Per i reati previsti negli articoli 322, 323, 329 e 330, l’azione penale è esercitata dopo la comunicazione della sentenza di apertura di liquidazione giudiziale di cui all’articolo 49, da eseguirsi ai sensi dell’art. 45 a cura del cancelliere entro il giorno successivo al deposito, e da inoltrare al debitore, al pubblico ministero e ai richiedenti l’apertura della procedura di liquidazione giudiziale.

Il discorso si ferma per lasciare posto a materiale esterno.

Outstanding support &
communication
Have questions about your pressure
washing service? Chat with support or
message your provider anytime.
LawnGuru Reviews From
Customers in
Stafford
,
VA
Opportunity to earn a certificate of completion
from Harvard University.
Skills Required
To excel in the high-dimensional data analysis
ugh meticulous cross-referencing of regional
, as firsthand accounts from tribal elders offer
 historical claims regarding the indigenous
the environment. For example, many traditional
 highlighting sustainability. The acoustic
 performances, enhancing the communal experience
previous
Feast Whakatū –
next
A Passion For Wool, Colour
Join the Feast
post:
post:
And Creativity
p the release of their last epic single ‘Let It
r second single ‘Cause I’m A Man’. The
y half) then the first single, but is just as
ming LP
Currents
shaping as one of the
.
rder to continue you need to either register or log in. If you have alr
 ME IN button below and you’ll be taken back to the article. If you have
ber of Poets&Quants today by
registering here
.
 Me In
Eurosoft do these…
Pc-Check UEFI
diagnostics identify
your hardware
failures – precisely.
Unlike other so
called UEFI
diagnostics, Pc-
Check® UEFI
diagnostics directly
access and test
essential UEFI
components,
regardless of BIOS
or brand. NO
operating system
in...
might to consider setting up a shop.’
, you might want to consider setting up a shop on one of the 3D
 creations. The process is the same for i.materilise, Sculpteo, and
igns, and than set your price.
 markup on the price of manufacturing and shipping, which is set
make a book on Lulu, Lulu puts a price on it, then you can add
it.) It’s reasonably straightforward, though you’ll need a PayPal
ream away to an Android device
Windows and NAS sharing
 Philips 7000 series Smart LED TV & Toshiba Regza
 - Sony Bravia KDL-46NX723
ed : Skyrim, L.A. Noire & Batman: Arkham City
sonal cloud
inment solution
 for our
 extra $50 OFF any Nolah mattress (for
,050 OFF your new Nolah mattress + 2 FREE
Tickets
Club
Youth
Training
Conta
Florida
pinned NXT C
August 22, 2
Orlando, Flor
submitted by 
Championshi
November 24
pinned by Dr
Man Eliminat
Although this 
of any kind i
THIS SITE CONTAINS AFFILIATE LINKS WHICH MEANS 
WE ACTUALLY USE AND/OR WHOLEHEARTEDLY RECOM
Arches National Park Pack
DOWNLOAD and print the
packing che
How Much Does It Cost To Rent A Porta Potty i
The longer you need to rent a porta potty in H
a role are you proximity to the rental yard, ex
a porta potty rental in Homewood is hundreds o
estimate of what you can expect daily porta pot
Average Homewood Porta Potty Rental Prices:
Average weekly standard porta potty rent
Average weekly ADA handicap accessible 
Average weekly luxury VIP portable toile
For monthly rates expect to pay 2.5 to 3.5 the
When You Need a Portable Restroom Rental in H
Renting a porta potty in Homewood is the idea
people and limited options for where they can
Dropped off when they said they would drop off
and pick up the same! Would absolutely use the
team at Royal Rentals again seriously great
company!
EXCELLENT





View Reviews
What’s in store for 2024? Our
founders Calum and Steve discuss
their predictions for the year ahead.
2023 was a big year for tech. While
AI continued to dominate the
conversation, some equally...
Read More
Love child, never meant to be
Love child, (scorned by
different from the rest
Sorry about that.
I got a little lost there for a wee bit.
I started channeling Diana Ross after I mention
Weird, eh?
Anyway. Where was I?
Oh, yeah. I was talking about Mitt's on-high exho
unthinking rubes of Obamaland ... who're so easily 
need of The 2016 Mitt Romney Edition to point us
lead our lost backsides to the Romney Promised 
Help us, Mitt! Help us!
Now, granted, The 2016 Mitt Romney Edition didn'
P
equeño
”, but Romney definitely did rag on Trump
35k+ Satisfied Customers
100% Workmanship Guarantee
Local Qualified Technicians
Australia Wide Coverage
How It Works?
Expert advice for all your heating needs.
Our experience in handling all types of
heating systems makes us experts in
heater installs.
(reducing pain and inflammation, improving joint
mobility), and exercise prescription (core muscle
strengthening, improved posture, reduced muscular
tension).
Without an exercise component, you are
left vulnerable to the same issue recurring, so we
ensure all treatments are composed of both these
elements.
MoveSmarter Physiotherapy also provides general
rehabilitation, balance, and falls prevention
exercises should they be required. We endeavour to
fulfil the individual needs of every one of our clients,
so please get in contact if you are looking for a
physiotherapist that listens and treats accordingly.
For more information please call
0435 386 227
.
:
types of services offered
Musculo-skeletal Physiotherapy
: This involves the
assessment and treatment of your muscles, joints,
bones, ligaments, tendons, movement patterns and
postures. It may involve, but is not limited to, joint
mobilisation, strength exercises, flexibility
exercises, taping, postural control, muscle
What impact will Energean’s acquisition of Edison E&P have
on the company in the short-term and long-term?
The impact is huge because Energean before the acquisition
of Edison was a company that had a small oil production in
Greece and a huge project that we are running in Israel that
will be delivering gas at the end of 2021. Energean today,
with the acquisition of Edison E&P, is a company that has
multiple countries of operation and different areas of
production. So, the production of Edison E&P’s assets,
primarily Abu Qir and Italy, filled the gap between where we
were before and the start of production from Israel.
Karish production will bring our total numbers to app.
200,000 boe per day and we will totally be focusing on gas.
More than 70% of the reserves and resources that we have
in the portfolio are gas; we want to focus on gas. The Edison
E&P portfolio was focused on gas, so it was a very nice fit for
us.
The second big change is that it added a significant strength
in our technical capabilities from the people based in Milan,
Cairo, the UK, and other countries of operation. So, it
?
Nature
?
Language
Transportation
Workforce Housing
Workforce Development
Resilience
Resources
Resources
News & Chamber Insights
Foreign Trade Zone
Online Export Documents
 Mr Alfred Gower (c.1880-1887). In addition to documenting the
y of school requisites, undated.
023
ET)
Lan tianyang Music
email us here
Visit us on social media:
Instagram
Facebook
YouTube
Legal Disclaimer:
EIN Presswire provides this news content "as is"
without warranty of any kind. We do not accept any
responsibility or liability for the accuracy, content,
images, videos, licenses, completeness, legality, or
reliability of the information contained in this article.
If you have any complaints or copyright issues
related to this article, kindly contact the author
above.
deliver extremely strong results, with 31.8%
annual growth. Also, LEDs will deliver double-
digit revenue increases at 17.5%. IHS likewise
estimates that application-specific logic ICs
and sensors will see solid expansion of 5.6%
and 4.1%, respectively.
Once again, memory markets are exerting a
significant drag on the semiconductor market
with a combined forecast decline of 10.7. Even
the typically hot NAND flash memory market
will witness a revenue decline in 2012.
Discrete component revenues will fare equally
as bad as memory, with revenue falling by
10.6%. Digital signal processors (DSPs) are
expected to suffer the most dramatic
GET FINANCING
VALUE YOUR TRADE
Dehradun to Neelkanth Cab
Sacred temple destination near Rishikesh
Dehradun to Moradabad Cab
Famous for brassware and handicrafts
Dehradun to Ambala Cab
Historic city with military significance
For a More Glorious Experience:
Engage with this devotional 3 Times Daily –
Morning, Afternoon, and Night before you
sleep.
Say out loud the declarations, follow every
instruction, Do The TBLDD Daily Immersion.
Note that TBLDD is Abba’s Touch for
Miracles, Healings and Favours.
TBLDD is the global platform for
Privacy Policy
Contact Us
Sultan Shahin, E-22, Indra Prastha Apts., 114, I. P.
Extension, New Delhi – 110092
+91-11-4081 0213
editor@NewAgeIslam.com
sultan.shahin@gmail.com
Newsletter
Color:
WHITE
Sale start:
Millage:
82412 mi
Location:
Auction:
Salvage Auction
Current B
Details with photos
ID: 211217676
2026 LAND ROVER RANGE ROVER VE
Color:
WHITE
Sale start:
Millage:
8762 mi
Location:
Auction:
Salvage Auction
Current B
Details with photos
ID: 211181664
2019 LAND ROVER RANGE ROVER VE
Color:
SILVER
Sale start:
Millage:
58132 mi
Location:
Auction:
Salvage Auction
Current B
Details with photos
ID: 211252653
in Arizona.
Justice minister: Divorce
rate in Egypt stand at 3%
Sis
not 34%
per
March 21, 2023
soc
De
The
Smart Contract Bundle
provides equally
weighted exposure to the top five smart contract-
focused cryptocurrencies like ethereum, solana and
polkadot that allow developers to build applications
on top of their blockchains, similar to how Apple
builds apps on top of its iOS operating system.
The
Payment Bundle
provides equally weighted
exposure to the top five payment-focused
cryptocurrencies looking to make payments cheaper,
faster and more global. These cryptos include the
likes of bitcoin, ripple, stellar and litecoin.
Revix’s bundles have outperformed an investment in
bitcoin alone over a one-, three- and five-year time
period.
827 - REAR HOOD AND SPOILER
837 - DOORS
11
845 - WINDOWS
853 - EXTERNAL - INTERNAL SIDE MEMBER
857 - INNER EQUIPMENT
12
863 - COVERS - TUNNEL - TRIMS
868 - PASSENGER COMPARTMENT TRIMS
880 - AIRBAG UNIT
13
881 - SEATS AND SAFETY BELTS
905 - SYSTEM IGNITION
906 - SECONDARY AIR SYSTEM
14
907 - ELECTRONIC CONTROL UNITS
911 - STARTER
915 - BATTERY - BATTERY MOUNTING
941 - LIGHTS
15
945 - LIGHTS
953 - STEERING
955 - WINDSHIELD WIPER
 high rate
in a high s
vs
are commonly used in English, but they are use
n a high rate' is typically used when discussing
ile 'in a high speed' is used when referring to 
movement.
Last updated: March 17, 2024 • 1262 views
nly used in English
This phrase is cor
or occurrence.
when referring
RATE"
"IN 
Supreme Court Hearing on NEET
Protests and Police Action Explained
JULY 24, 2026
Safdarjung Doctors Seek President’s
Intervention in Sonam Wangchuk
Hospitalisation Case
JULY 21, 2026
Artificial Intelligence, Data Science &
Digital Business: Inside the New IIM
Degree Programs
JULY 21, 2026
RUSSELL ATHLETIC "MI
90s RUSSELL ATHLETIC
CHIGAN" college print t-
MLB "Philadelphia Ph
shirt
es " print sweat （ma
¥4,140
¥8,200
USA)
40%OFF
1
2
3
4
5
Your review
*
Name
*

La costituzione di parte civile nel procedimento penale relativo ai reati di cui trattasi è prevista per il curatore, il liquidatore giudiziale, il commissario liquidatore e il commissario speciale di cui all’art. 37 del decreto legislativo 16 novembre 2015 n. 180, anche contro l’imprenditore in liquidazione giudiziale. Mentre i creditori possono costituirsi parte civile nel procedimento per bancarotta fraudolenta quando manca la costituzione dei soggetti sopra detti, ovvero, quando non sia stato nominato il liquidatore giudiziale o quando intendono far valere un titolo di azione propria personale.